§ **Problem details**:
Within the listing that follows, reproduce exactly the lines starting at the line with "The image size is (245, 2576)." and ending at the line with "Task: Click on the Long-reads", inclusive, and only those. Pictures are dropped.

§ **Input material**:
--------
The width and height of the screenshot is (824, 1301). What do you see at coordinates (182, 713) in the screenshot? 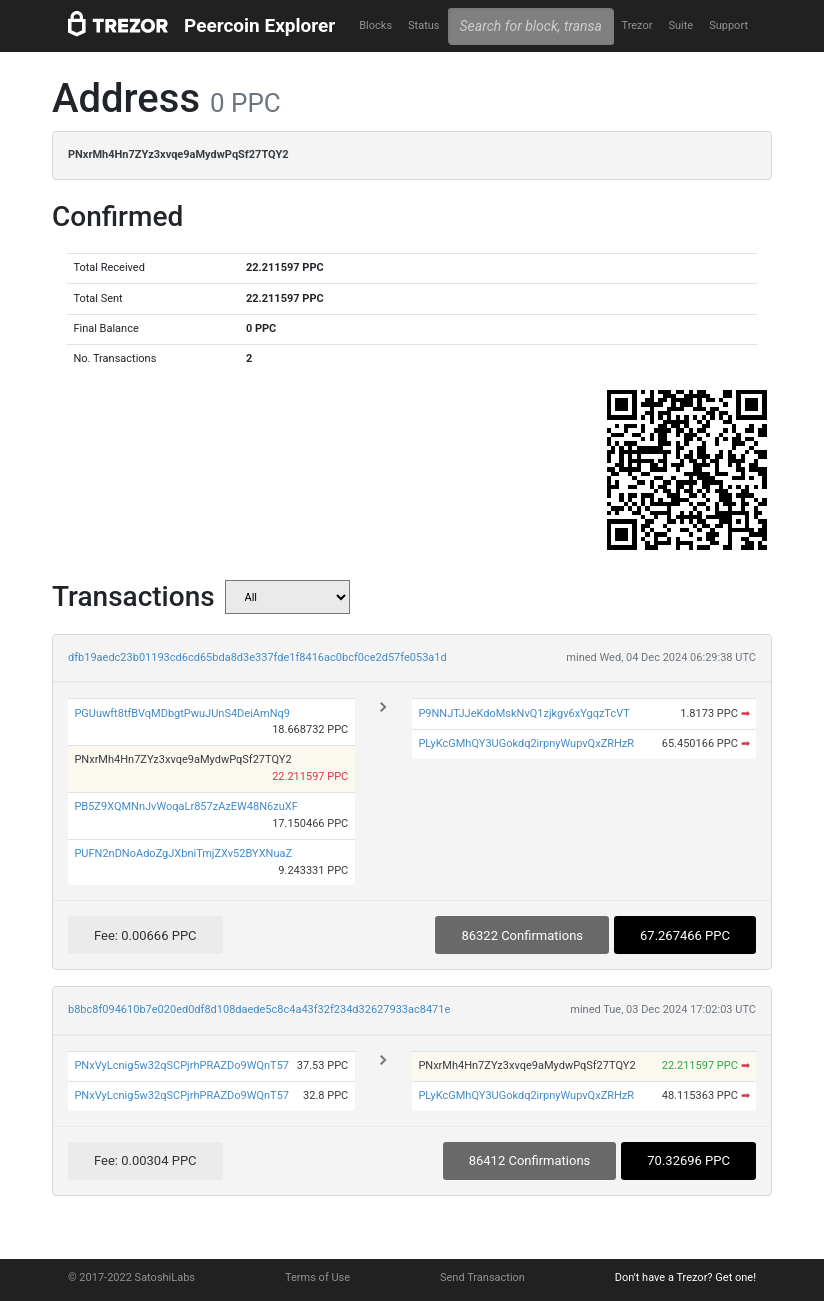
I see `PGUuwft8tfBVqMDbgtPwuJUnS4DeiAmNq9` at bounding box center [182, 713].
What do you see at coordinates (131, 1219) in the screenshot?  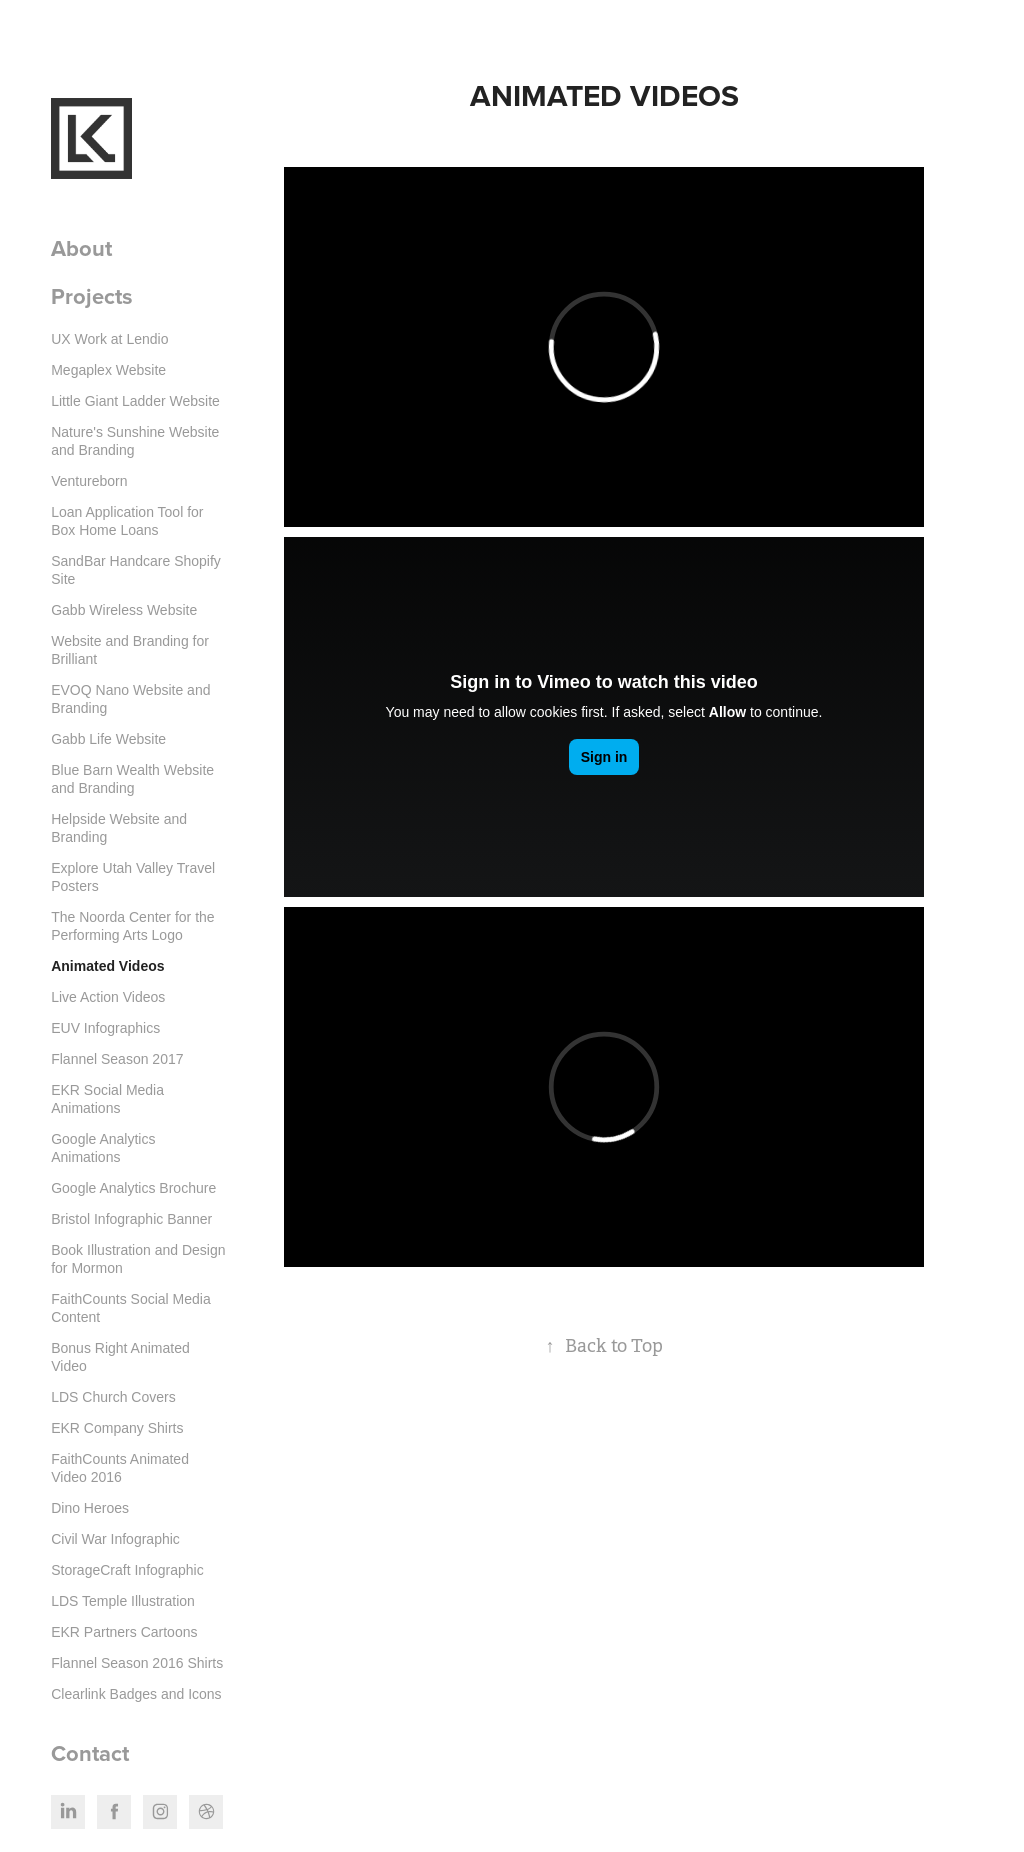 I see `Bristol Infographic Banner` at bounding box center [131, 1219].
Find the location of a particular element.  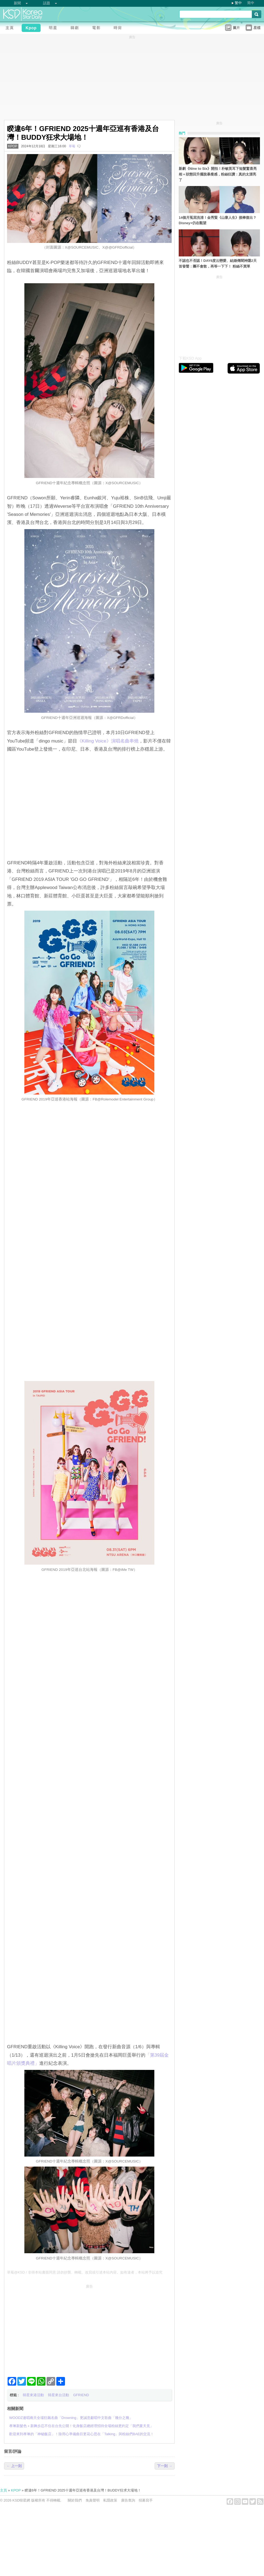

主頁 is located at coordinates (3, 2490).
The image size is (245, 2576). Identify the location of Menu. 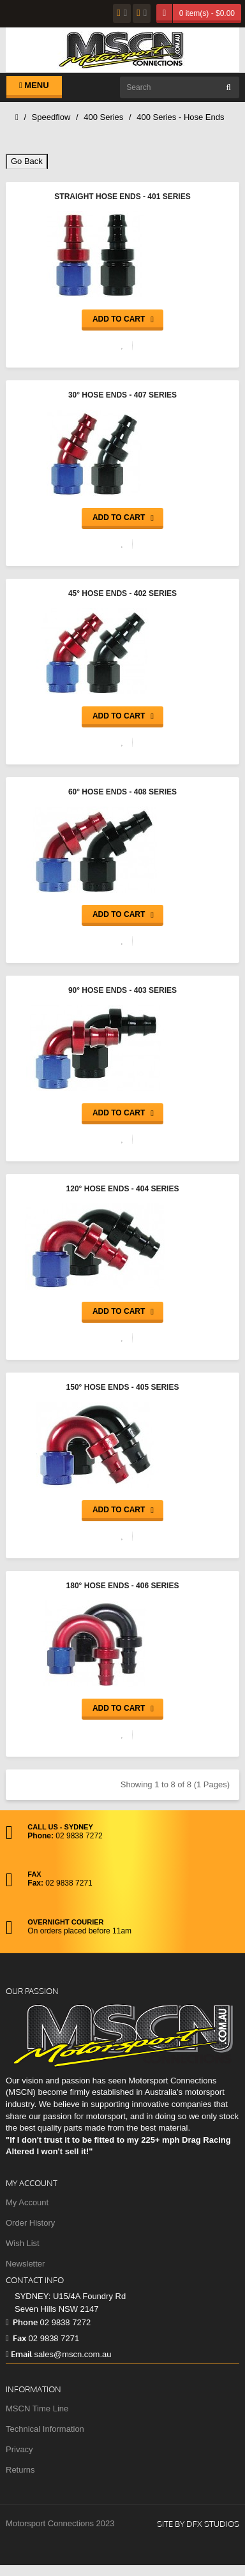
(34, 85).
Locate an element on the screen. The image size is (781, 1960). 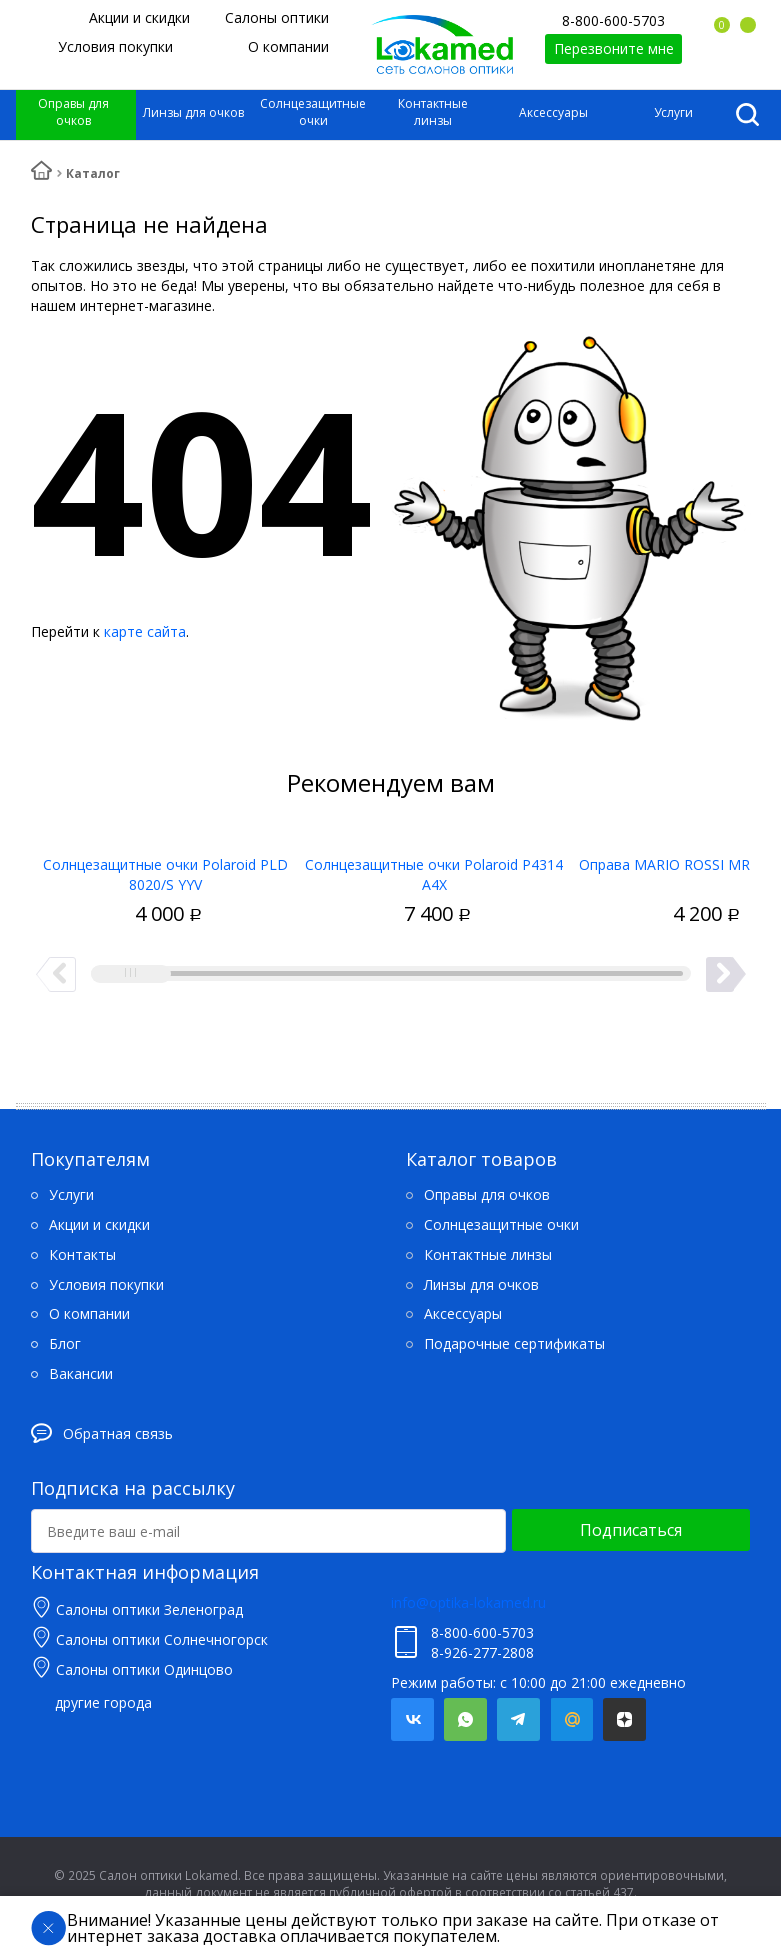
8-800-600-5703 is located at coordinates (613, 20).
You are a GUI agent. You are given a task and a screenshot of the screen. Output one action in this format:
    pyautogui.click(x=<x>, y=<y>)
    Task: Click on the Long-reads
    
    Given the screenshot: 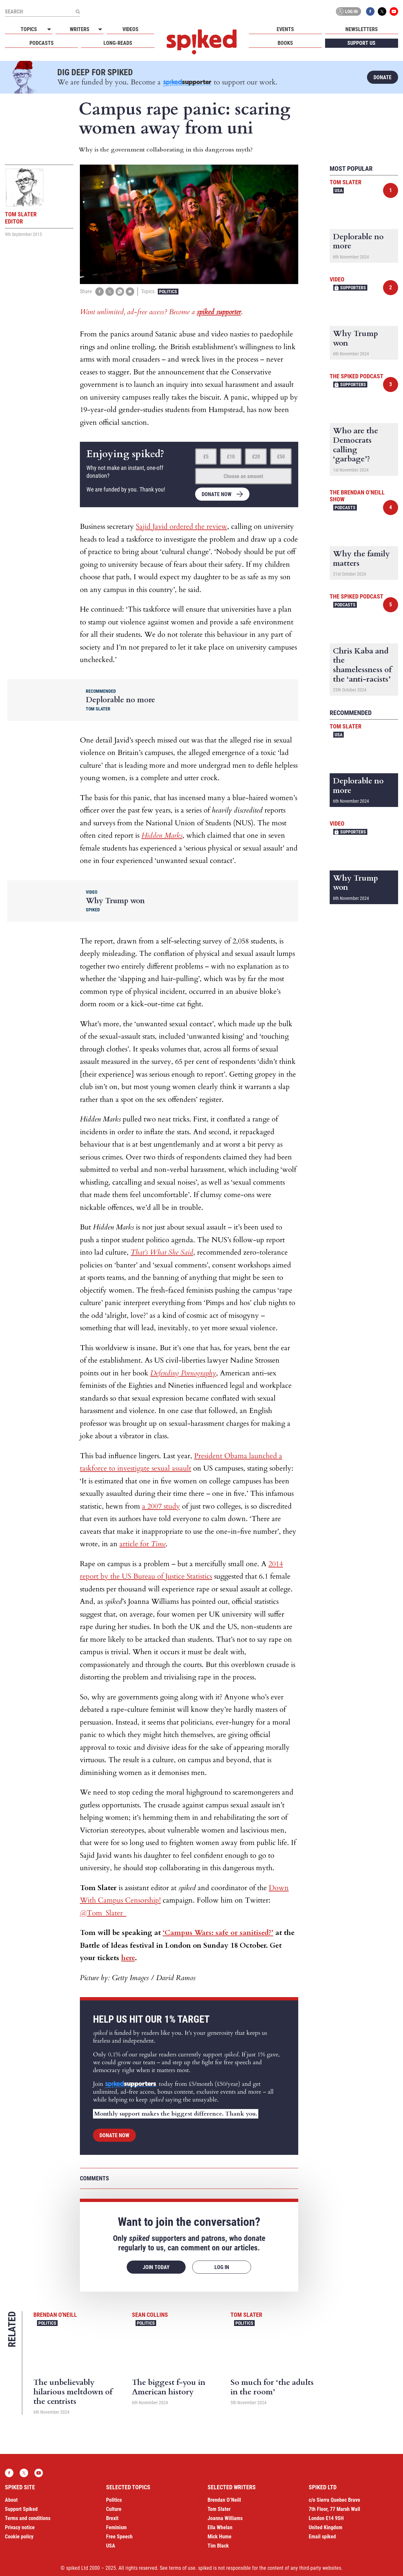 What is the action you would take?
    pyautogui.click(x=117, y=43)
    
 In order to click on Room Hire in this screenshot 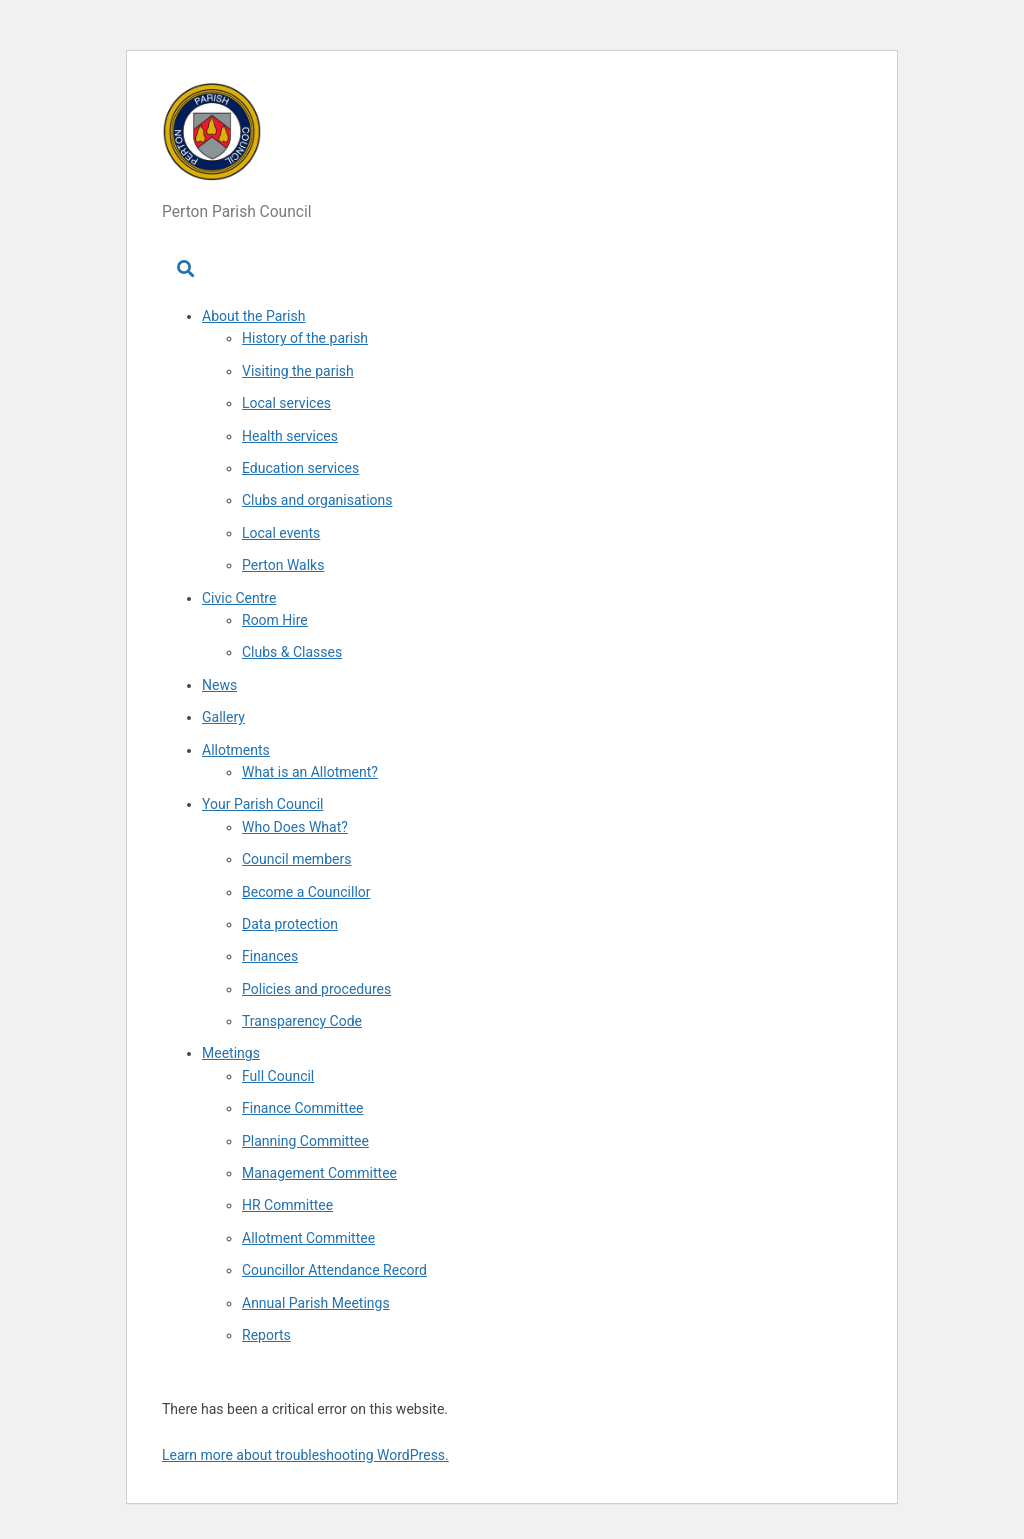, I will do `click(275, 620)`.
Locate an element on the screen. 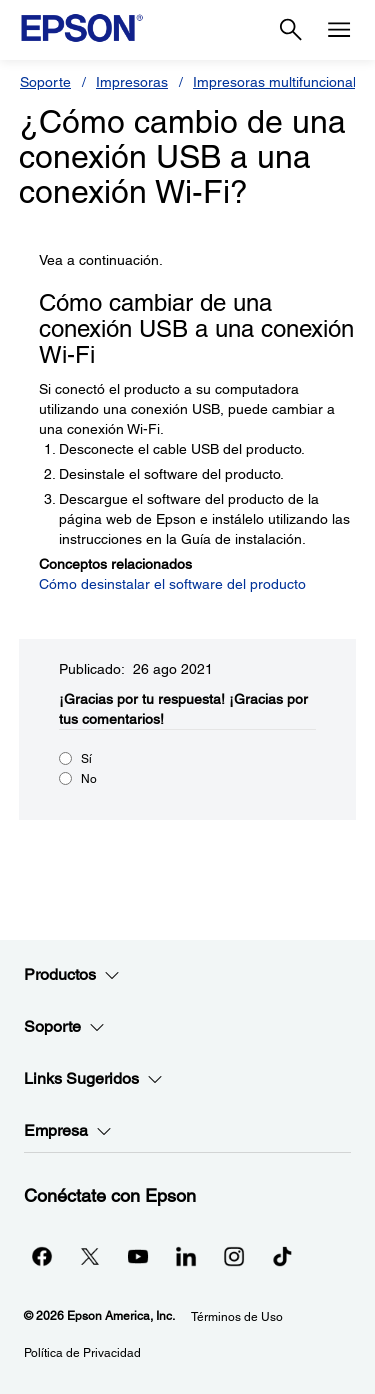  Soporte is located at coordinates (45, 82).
--------
§ **Answer section**:
The image size is (245, 2576). Identify the location of Menu. 
(34, 85).
Locate an element on the screen. The image size is (781, 1960). 
8-800-600-5703 is located at coordinates (613, 20).
You are a GUI agent. You are given a task and a screenshot of the screen. Output one action in this format:
    pyautogui.click(x=<x>, y=<y>)
    Task: Click on the Long-reads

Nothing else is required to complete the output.